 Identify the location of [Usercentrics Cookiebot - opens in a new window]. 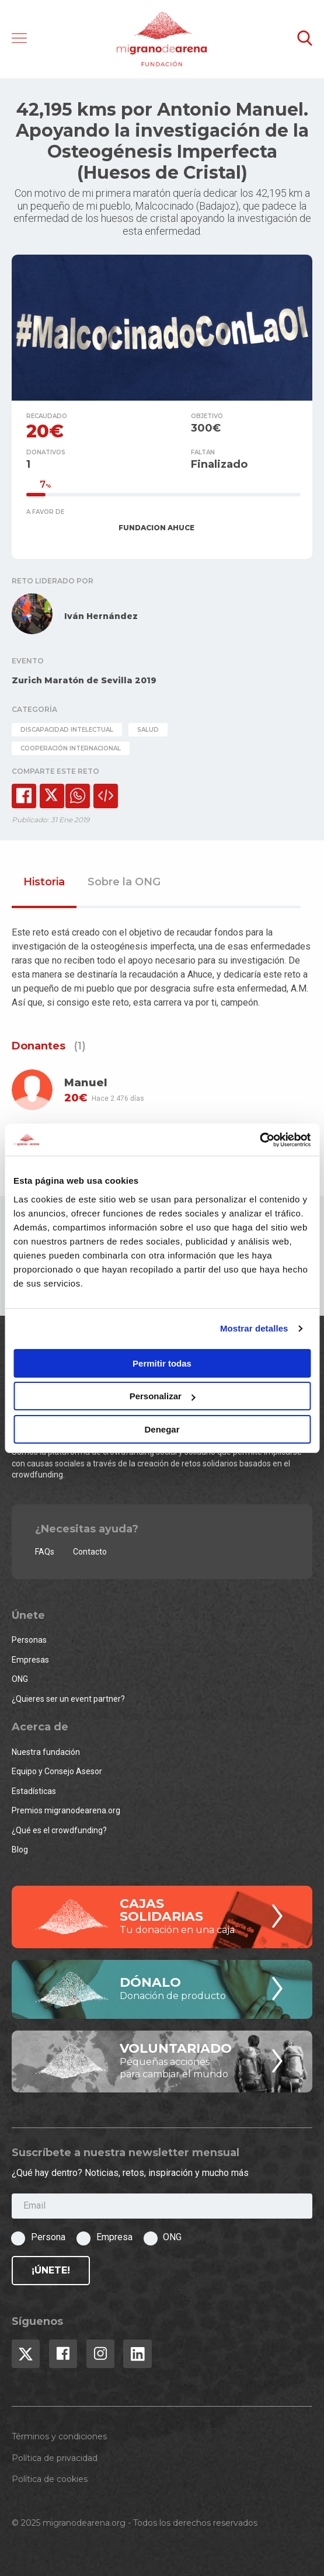
(259, 1140).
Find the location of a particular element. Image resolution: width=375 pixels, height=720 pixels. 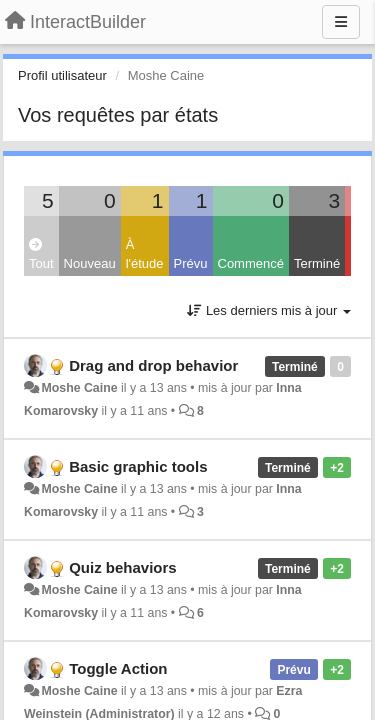

Quiz behaviors is located at coordinates (123, 567).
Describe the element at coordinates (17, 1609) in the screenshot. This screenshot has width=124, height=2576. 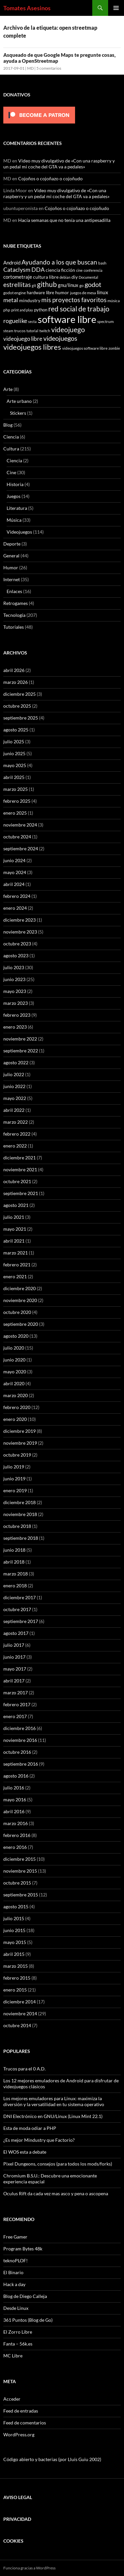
+--
Every entry above is to be transcribed exactly, with all pictures left out.

 Identify the location of [Usercentrics Cookiebot - opens in a new window]. 
(259, 1140).
Find the location of a particular element. Image resolution: width=375 pixels, height=720 pixels. 

Quiz behaviors is located at coordinates (123, 567).
Describe the element at coordinates (17, 1609) in the screenshot. This screenshot has width=124, height=2576. 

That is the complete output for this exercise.